[Saved entries]
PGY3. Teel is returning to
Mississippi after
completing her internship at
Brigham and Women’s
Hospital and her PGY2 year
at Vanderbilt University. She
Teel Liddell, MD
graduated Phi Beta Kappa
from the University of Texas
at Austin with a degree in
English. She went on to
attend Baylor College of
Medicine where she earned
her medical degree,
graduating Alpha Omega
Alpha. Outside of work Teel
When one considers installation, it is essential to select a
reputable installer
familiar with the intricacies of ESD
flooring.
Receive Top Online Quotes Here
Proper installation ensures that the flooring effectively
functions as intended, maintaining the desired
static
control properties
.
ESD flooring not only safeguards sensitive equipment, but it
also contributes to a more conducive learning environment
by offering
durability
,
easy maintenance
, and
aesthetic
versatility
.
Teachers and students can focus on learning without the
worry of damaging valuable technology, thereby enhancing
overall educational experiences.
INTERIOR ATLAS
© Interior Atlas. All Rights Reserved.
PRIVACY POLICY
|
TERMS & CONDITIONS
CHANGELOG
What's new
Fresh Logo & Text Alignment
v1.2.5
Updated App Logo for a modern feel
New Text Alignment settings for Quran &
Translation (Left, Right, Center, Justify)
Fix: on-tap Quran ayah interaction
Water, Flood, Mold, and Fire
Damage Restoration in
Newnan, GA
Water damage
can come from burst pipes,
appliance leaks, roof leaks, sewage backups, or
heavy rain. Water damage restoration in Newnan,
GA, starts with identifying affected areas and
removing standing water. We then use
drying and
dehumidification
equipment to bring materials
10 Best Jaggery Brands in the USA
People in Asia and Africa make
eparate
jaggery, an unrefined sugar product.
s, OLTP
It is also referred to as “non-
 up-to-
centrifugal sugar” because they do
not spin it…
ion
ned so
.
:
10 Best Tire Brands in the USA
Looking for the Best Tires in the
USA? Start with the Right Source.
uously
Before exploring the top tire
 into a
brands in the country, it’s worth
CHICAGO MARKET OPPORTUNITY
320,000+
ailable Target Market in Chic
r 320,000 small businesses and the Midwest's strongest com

---

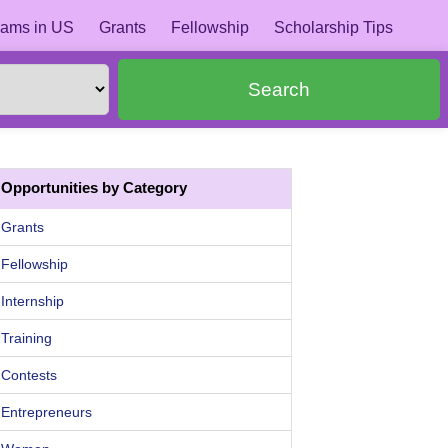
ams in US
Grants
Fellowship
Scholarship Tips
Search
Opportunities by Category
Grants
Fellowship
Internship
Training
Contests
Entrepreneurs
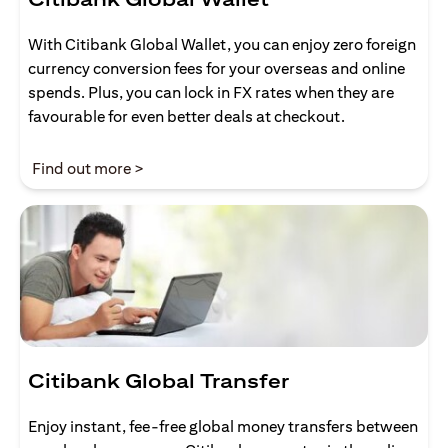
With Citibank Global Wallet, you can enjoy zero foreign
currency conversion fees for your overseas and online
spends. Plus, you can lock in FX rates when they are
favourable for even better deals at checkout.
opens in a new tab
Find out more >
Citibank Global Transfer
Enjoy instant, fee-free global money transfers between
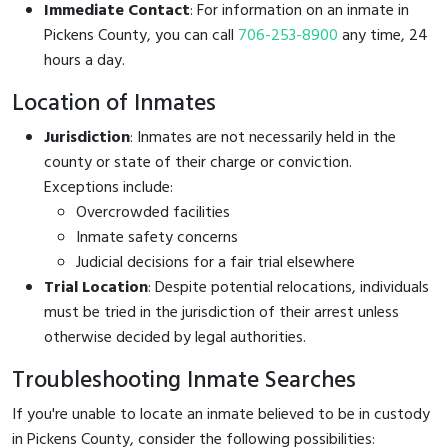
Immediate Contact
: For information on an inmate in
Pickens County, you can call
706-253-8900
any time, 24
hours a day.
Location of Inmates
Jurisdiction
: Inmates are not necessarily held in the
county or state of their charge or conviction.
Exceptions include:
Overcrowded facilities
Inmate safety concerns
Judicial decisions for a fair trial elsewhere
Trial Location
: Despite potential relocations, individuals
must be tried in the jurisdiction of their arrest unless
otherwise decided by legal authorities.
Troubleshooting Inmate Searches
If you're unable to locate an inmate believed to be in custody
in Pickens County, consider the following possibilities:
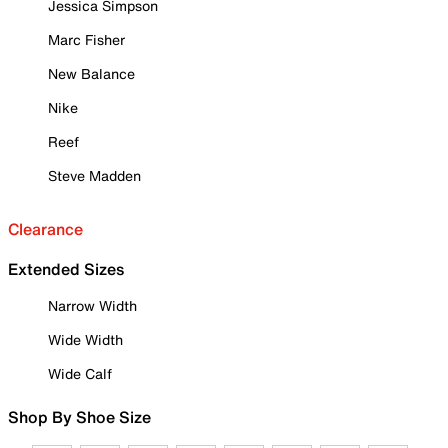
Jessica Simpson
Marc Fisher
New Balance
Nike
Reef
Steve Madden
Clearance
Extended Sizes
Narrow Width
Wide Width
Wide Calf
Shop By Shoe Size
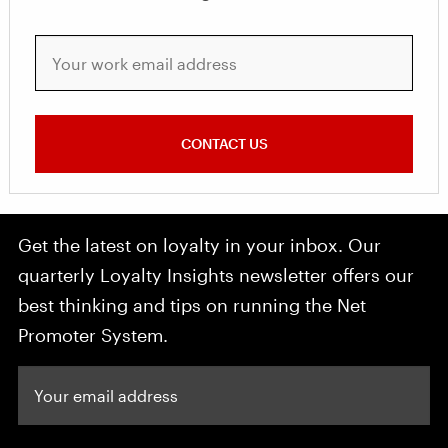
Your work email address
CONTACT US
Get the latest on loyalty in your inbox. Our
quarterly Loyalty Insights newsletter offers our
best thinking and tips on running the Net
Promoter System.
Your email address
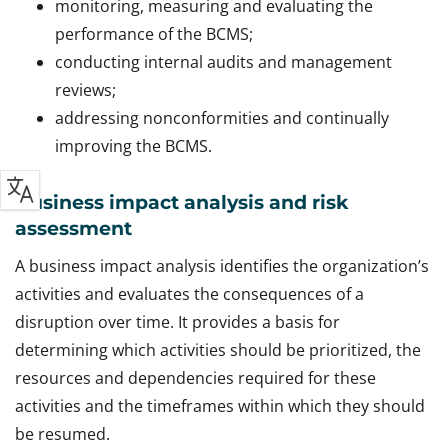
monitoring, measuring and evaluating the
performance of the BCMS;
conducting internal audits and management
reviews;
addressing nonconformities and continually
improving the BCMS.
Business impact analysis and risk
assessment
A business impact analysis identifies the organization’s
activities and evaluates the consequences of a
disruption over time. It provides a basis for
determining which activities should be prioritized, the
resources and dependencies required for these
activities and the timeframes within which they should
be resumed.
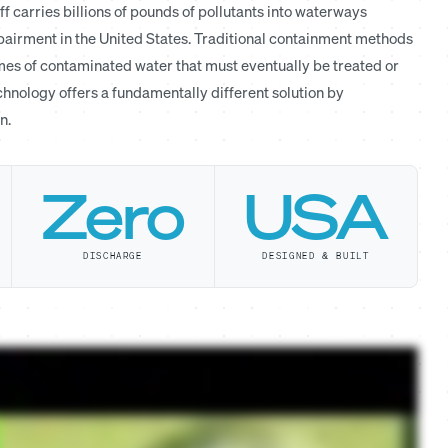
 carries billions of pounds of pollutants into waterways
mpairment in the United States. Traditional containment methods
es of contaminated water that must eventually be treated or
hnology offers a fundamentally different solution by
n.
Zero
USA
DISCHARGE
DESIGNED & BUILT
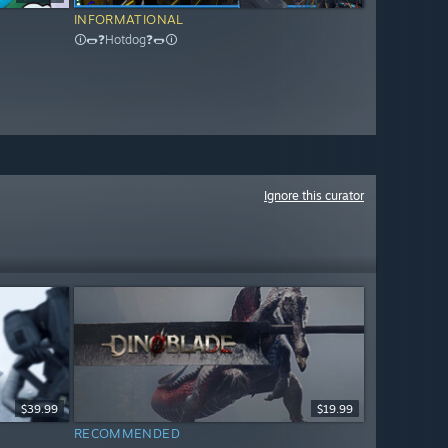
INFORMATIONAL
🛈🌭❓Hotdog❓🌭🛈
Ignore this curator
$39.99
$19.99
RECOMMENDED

#### WHAT THE TASK REQUIRES
Taking the entries above, restate exactly those lines that fall between the line with "not spin it…" and the line with "r 320,000 small", keeping both of those lines too.

#### RESULT BELOW
not spin it…
ion
ned so
.
:
10 Best Tire Brands in the USA
Looking for the Best Tires in the
USA? Start with the Right Source.
uously
Before exploring the top tire
 into a
brands in the country, it’s worth
CHICAGO MARKET OPPORTUNITY
320,000+
ailable Target Market in Chic
r 320,000 small businesses and the Midwest's strongest com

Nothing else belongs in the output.